Ainsi qu’il résulte des développements ci-dessus, un faisceau d’indices concordant pour rapporter la preuve de l’existence d’une lésion soudaine survenue au temps et au lieu de travail de telle manière que la [6] peut, à juste titre, se prévaloir de la présomption d’imputabilité au travail de l’accident survenu au préjudice de M. [K] [U].
Il appartient ainsi à la société [9] de détruire la présomption d’imputabilité s’attachant à toute lésion survenue brusquement au temps et au lieu de travail, en apportant la preuve que cette lésion a une cause totalement étrangère au travail.
En l’espèce, la société requérante ne produit aux débats aucune pièce de nature à rapporter cette preuve, se contentant d’affirmer que la lésion de M. [K] [U] relève d’un état pathologique préexistant.
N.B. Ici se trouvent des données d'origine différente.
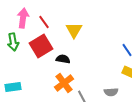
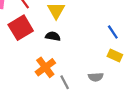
black semicircle: (63, 59) -> (53, 36), moved

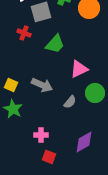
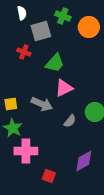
pink triangle: (79, 69) -> (64, 88), moved
yellow square: (11, 85) -> (11, 104), turned -32
pink cross: (41, 135) -> (26, 151), moved, size x1.6

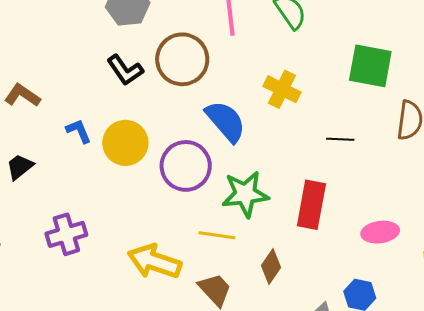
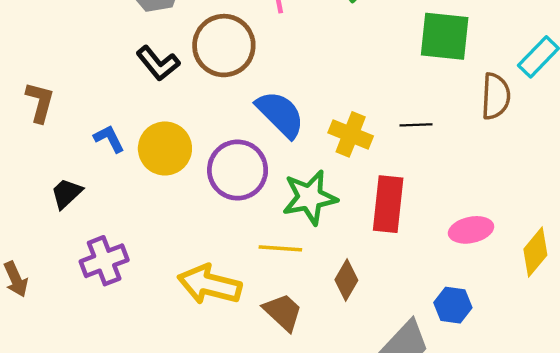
yellow cross: (282, 89) -> (351, 134), moved
brown L-shape: (22, 95) -> (40, 102), turned 75
black trapezoid: (20, 167) -> (66, 193), moved

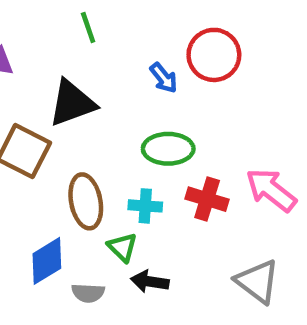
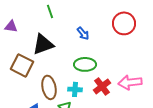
red circle: (214, 55) -> (124, 23), moved
pink arrow: (271, 190) -> (130, 82), turned -45
red cross: (207, 199) -> (102, 86), turned 36

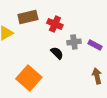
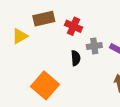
black semicircle: (57, 53) -> (76, 58), turned 40

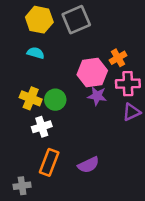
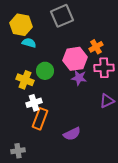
yellow hexagon: (39, 20) -> (21, 25), moved
green circle: (55, 100) -> (45, 71), moved
purple triangle: (132, 112) -> (107, 101), moved
orange rectangle: (49, 162) -> (40, 119), moved

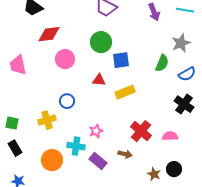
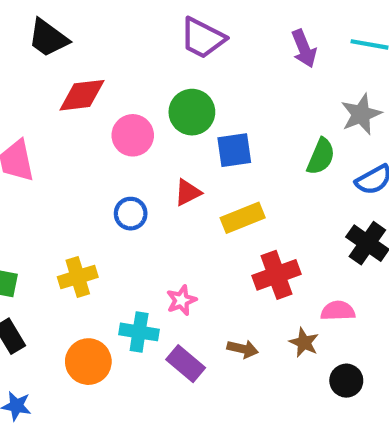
pink circle: (65, 59) -> (133, 135), moved
red triangle: (99, 80) -> (188, 192), turned -32
blue circle: (67, 101) -> (131, 214), moved
red cross: (141, 131) -> (277, 275), moved, turned 30
brown star: (154, 174) -> (304, 343), moved

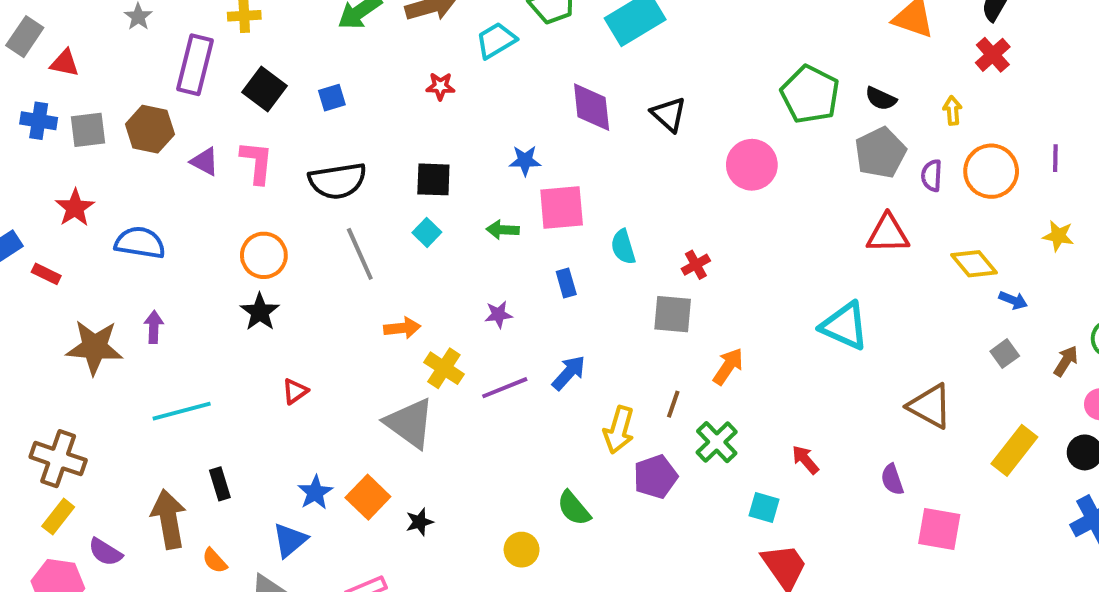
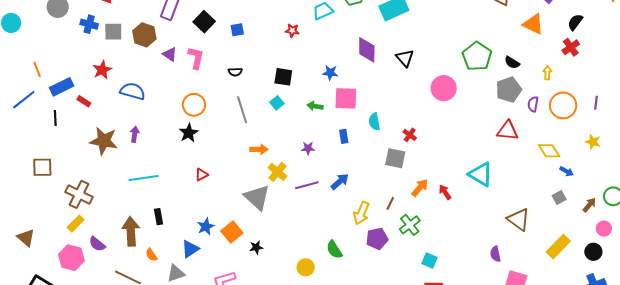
black semicircle: (338, 181) -> (235, 72), size x0.5
red cross: (696, 265) -> (410, 135), turned -32
red arrow: (805, 460) -> (445, 192), moved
Ainsi, en l’absence d’élément de nature à caractériser un différend d’ordre médical ou d’élément médical de nature à accréditer l’existence d’une cause propre à renverser la présomption d’imputabilité, il n’y a pas lieu de faire droit à la demande d’expertise de l’employeur.
Dans ces conditions, la société [11], qui échoue à remettre en question la matérialité et le caractère professionnel de l’accident de M. [K] [U] du 27 mars 2024, sera déboutée de sa demande d’inopposabilité.
*
Succombant à l’instance, la société [11] sera condamnée aux entiers dépens.
PAR CES MOTIFS
Le tribunal judiciaire de Valenciennes, statuant en audience publique, par décision contradictoire, rendue en premier ressort,
Déclare le recours formé par la société [11] recevable en la forme ;
Déboute la société [11] de l’ensemble de ses demandes ;
Condamne la société [11] aux dépens ;
Précise que la présente décision est susceptible d’appel dans le délai d’un mois suivant sa notification ;
Ainsi jugé et mis à disposition au greffe du tribunal le 12 novembre 2025, et signé par la présidente et la greffière.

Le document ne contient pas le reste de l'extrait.